Survival analysis gives actuaries a rigorous framework for modeling time-to-event data: when does a policyholder die, become disabled, lapse a policy, or default on a loan? These questions sit at the heart of pricing, reserving, and risk management. The Cox proportional hazards model is the workhorse semi-parametric tool for this work, but it fits within a broader ecosystem of nonparametric estimators, parametric distributions, and extensions for competing risks and recurrent events.

Survival analysis fundamentals

Survival analysis studies the time until an event of interest occurs. In actuarial work, that event might be death, disability onset, policy lapse, or loan default. What makes survival analysis distinct from ordinary regression is its ability to handle incomplete observations through censoring and truncation.

Three building blocks define any survival analysis problem: the time origin and scale you choose, how you handle incomplete data, and the mathematical functions (survival and hazard) that describe the event process.

Time origin and scale

Time origin is the clock's starting point. Common choices include birth (for mortality studies), policy inception (for lapse analysis), or diagnosis date (for disability duration). Time scale is the unit you measure in: years, months, or days.

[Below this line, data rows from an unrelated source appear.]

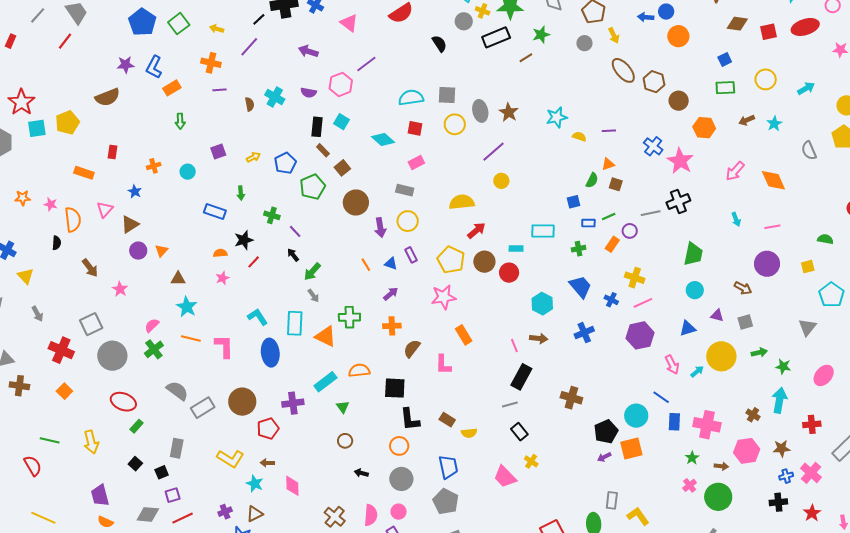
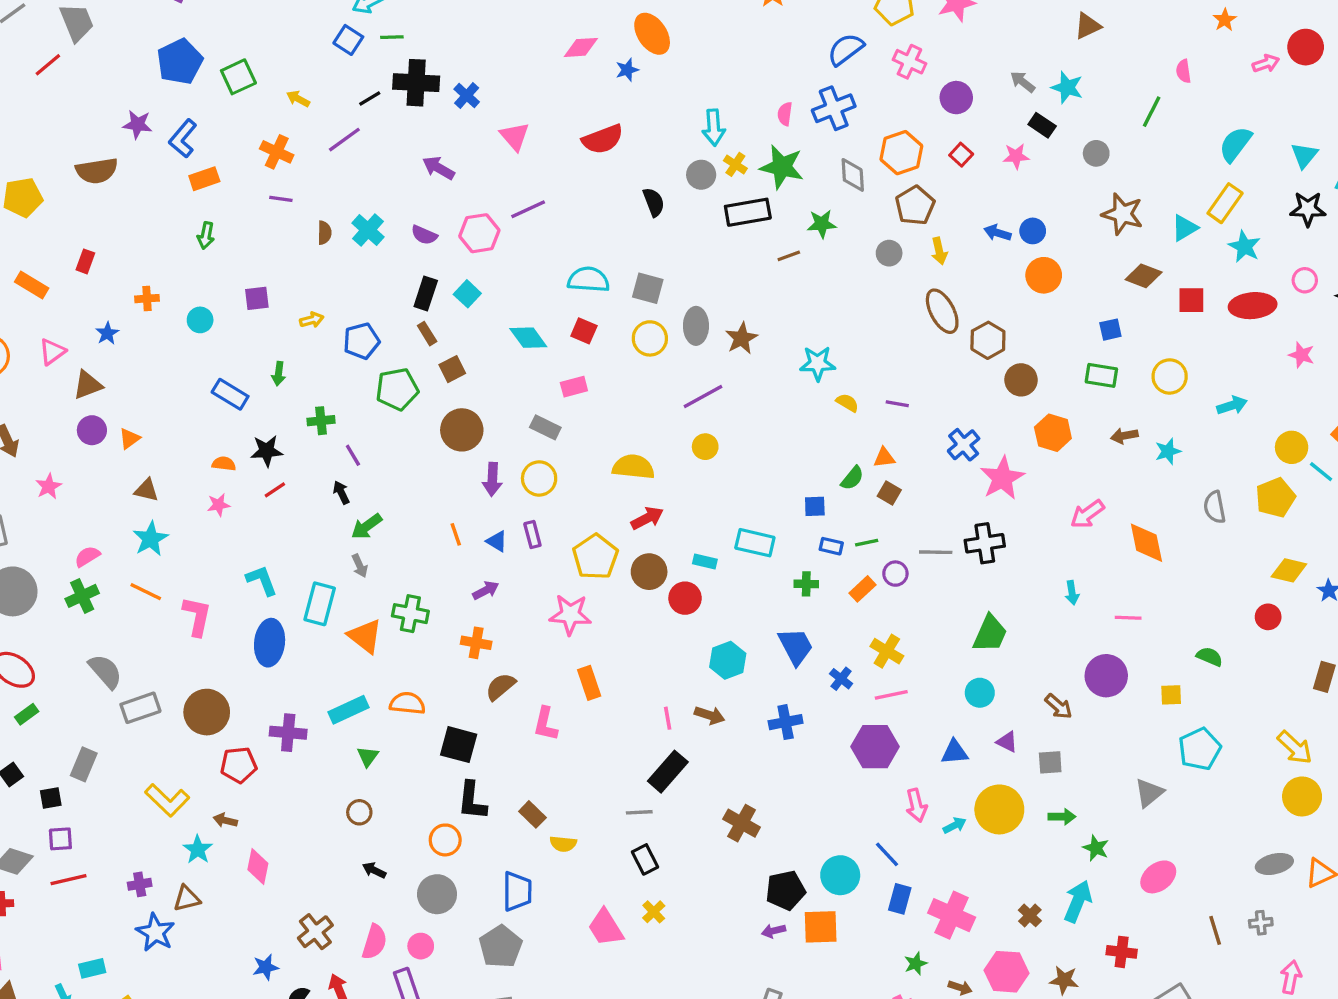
green cross: (272, 215) -> (321, 421), turned -35

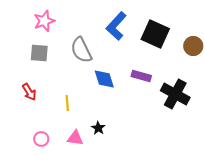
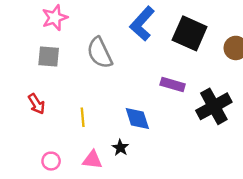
blue diamond: (104, 79) -> (137, 118), moved
black cross: (175, 94) -> (214, 106), turned 32

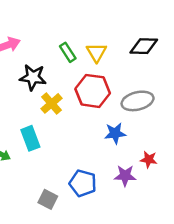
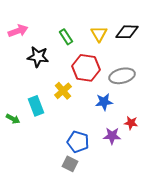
yellow triangle: (96, 52) -> (99, 34), moved
yellow cross: (52, 103) -> (63, 91), moved
gray square: (48, 199) -> (70, 164), moved

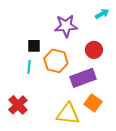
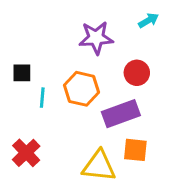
black square: (34, 46) -> (22, 73), moved
orange square: (93, 103) -> (135, 150), turned -30

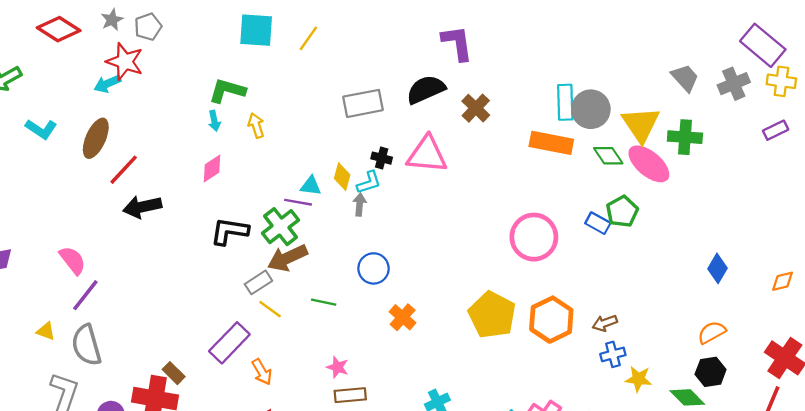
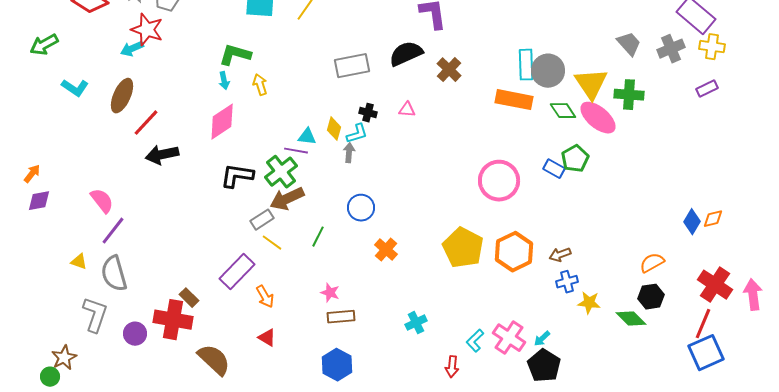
pink triangle: (427, 155) -> (407, 110), size x0.5
pink diamond: (212, 168) -> (222, 122), size x1.5
blue diamond: (717, 268) -> (692, 222), moved
green line: (324, 302) -> (318, 237), turned -75

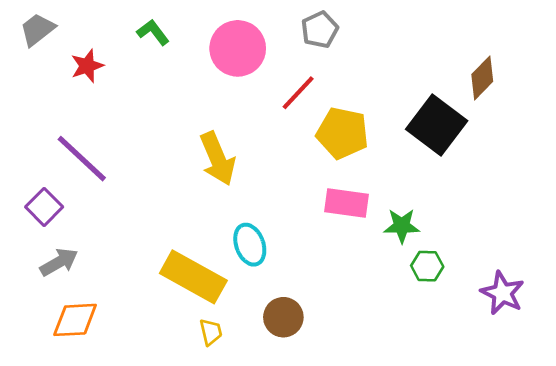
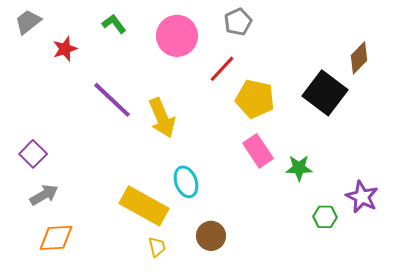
purple line: (82, 159) -> (112, 100), moved
pink rectangle: (347, 203) -> (258, 151), turned 48
green hexagon: (427, 266) -> (325, 217), moved
purple star: (502, 293) -> (362, 197), moved

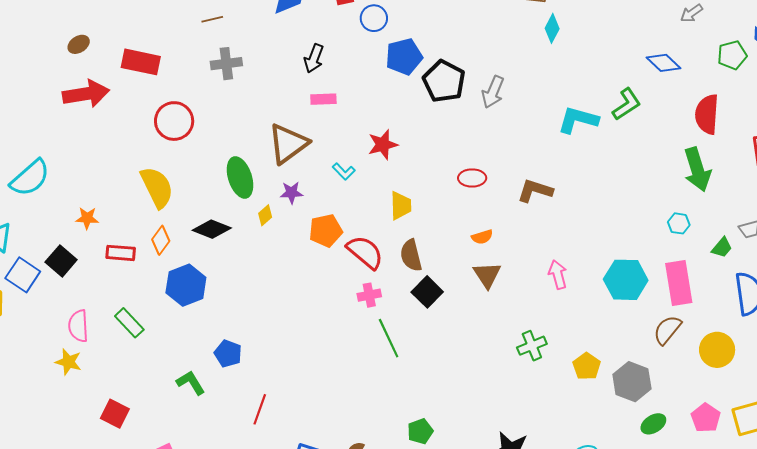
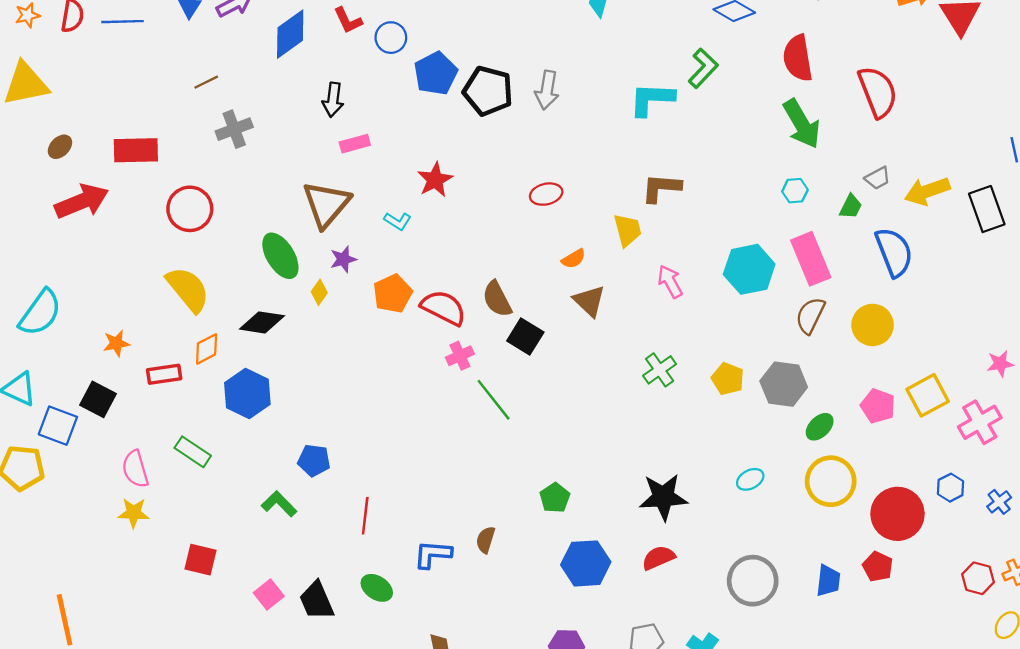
brown L-shape: (535, 191) -> (661, 188), moved
yellow trapezoid: (401, 206) -> (627, 230), moved
orange diamond: (161, 240) -> (207, 349), turned 40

The choice matters more than it might seem. Modeling mortality from birth versus from policy inception can lead to different baseline hazard shapes and different covariate effects. Always match the origin and scale to the research question.

Censoring and truncation

Censoring means you know the individual is in the study, but you don't observe their exact event time:

Right-censoring: The study ends (or the person drops out) before the event occurs. This is the most common type.
Left-censoring: You know the event happened before a certain time, but not exactly when.
Interval-censoring: The event occurred between two observation times, but you don't know exactly when within that interval.

Truncation means certain individuals are systematically excluded from your data:

Left-truncation (delayed entry): Individuals enter observation only after surviving to a certain age or time. Pension studies often have this, since you only observe people who survived to employment.
Right-truncation: Only individuals who have already experienced the event are included.

Ignoring censoring or truncation introduces bias. Every survival method you'll encounter has been designed specifically to handle these features correctly.

Survival and hazard functions

The survival function $S(t)$ gives the probability of surviving beyond time $t$ :

$S(t) = P(T > t)$

It starts at $S(0) = 1$ and decreases toward 0. A steeper drop means events are happening faster.

The hazard function $h(t)$ gives the instantaneous rate of the event at time $t$ , conditional on having survived to $t$ :

$h(t) = \lim_{\Delta t \to 0} \frac{P(t \leq T < t + \Delta t \mid T \geq t)}{\Delta t}$

The hazard is not a probability (it can exceed 1). Think of it as the "intensity" of the event at each moment.

These two functions are linked through the cumulative hazard function $H(t)$ :

$H(t) = \int_0^t h(u) \, du = -\log S(t)$

Which gives the equivalent relationship:

$S(t) = \exp(-H(t))$

And the derivative relationship stated more compactly:

$h(t) = -\frac{d}{dt} \log S(t)$

If you know any one of $S(t)$ , $h(t)$ , or $H(t)$ , you can derive the other two.

Nonparametric estimation

Nonparametric methods estimate survival and hazard functions directly from the data without assuming any particular distributional form. They're your first step in any analysis: look at the data before imposing structure on it.

Kaplan-Meier estimator

The Kaplan-Meier (KM) estimator (also called the product-limit estimator) estimates $S(t)$ from censored data. At each observed event time $t_i$ :

$\hat{S}(t) = \prod_{t_i \leq t} \left(1 - \frac{d_i}{n_i}\right)$

where $d_i$ is the number of events at time $t_i$ and $n_i$ is the number at risk just before $t_i$ .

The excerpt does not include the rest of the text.